Create a presentation that summarizes the key findings targeting the global and national audience.

 

1 day

40%

6 October 2022

Competencies

Core Values:

  • Respect for Diversity
  • Integrity
  • Professionalism

Core Competencies:

  • Awareness and Sensitivity Regarding Gender Issues
  • Accountability
  • Creative Problem Solving
  • Effective Communication
  • Inclusive Collaboration
  • Stakeholder Engagement
  • Leading by Example

Please visit this link for more information on UN Women’s Core Values and Competencies:  https://www.unwomen.org/sites/default/files/Headquarters/Attachments/Sections/About%20Us/Employment/UN-Women-values-and-competencies-framework-en.pdf

Functional Competencies

  • Proof record of experience in Arabic Natural Language Processing, Text mining or other related relevant experience;
  • Strong understanding of and commitment to gender equality and women's empowerment and its policy implications;
  • Excellent written communication skills in English and Arabic, including editing;
  • Ability to consolidate information from multiple sources;
  • Ability to prepare strategic information for decision makers;
  • Ability to work independently as well as good team player;
  • Excellent time management and ability to produce outputs as per agreed deadlines;
  • Demonstrate knowledge of the Libyan context and the Libyan dialect is preferable.

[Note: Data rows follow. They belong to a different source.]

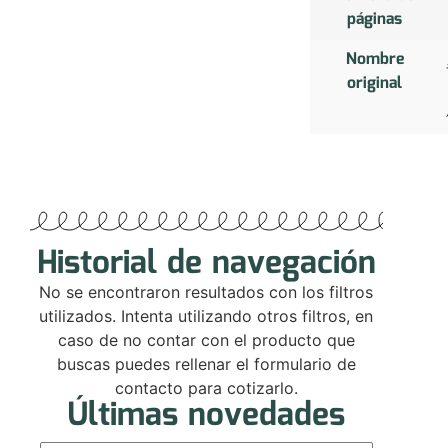
páginas
Nombre
original
Historial de navegación
No se encontraron resultados con los filtros
utilizados. Intenta utilizando otros filtros, en
caso de no contar con el producto que
buscas puedes rellenar el formulario de
contacto para cotizarlo.
Últimas novedades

Required Skills and Experience

Education:

  • An academic degree in Natural Language Processing, Text mining, or other related relevant academic degree.

Experience:

  • At least 5 years professional experience producing Natural Language Processing and using Twitter and FB APIs.
  • Experience and understanding of Arabic language bias, gender-based violence, and online violence against women on social platforms (especially FB and Twitter).
  • Demonstrated experience in producing reports relating to big data analysis and Gender Based Violence is an asset

Language Requirements:

  • Fluency Arabic and English is required;
  • Knowledge of Libyan dialect is a strong asset.

Application:

All applications must include (as an attachment) the completed UN Women Personal History form (P-11) which can be downloaded from http://www.unwomen.org/about-us/employment.

Kindly note that the system will only allow one attachment. Applications without the completed UN Women P-11 form will be treated as incomplete and will not be considered for further assessment.

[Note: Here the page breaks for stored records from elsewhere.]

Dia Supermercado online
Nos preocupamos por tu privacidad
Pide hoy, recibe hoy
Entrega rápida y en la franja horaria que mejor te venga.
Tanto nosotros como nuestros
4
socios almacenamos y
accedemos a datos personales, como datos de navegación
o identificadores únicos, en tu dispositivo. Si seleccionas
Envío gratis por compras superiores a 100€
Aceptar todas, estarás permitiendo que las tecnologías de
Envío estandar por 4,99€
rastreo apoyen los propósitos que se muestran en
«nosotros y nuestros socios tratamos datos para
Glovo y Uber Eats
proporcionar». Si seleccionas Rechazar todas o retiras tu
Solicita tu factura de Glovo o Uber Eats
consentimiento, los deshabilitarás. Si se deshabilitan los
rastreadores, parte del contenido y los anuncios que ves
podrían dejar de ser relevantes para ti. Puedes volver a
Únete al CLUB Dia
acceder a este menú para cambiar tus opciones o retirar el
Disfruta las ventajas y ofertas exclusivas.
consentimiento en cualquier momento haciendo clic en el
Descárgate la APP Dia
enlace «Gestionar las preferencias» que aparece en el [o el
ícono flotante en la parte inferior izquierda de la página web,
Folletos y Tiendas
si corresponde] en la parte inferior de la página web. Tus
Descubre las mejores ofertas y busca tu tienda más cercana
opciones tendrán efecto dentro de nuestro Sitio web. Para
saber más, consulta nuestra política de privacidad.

At UN Women, we are committed to creating a diverse and inclusive environment of mutual respect. UN Women recruits, employs, trains, compensates, and promotes regardless of race, religion, color, sex, gender identity, sexual orientation, age, ability, national origin, or any other basis covered by ap-propriate law. All employment is decided on the basis of qualifications, competence, integrity and or-ganizational need.

If you need any reasonable accommodation to support your participation in the recruitment and selec-tion process, please include this information in your application.

UN Women has a zero-tolerance policy on conduct that is incompatible with the aims and objectives of the United Nations and UN Women, including sexual exploitation and abuse, sexual harassment, abuse of authority and discrimination.All selected candidates will be expected to adhere to UN Wom-en’s policies and procedures and the standards of conduct expected of UN Women personnel and will therefore undergo rigorous reference and background checks. (Background checks will include the veri-fication of academic credential(s) and employment history. Selected candidates may be required to provide additional information to conduct a background check.)